Post some pics of the SRI if you can, then pics of the CAI once completed...I should get my intake tomorrow, but won't have the Cruze until August.


----------



## langdon_82 (May 8, 2011)

I will get to take them tomorrow after work , then I will post up the short ram sits right above where the factory box was, will have to do the other stuff this weekend.


----------



## ChevyPower (Nov 9, 2010)

what are the expected horsepower gains from the Cruze injen intake?
Do you ever plan on taking it for a dyno to see what the true horsepower gains are?


----------



## langdon_82 (May 8, 2011)

No don't plan on the dyno they cost too much if you don't know someone who works at those places, especially since an intake is only between 6-12 horesepower, it's not all that much, I was more glad with the peppyness it added, and the better throttle response than any horsepower gains, as well as cool air and more free flowing so maybe a 1-2 mpg increase is forseeable.


----------



## jakkaroo (Feb 12, 2011)

it adds 6 horsepower all togther and you noticed how your shifts pioints are really high with sri o wait you havent driven it the way it was desgined yet,drives 10000000x times better with cai and on the freeway drive faster gets better mpg drive around 65 not 55 i see 38s doing 65 where 55 was seeing 35 75-85 youll see 33


----------



## TurboTechRacing (Nov 3, 2010)

Photos 

For others we do have one (1) polished 1.8L Injen intake IN STOCK.


----------



## langdon_82 (May 8, 2011)

Yes as Jakkaroo pointed out on the SRI the shift points are really high, and that actually bothered me so much, I got off my tired lazy behind and did the full install on the CAI, drives a heck of lot better, have not had the chance to check mpg on the full CAI yet, but I did notice under medium acceleration, I got some rattle, so I will have to go back in there when I'm not tired from work and put some zip ties on it. 
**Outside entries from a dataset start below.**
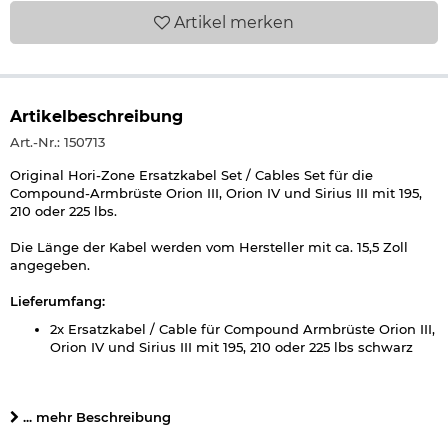
Artikel
merken
Artikelbeschreibung
Art.-Nr.: 150713
Original Hori-Zone Ersatzkabel Set / Cables Set für die
Compound-Armbrüste Orion III, Orion IV und Sirius III mit 195,
210 oder 225 lbs.
Die Länge der Kabel werden vom Hersteller mit ca. 15,5 Zoll
angegeben.
Lieferumfang:
2x Ersatzkabel / Cable für Compound Armbrüste Orion III,
Orion IV und Sirius III mit 195, 210 oder 225 lbs schwarz
Herstellerinformationen
... mehr Beschreibung
Verantwortliche Person für die EU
I did not take pictures of the install, as there is already a Pictorial on the install for the 1.4LT, and it's stickied, so I didn't think I should reduplicate all the fine work already done. Also the Hydra shield came with it, so I just said why not just put it on, regardless of it's functionality, I just thought it would help to keep the filter from getting clogged up too fast...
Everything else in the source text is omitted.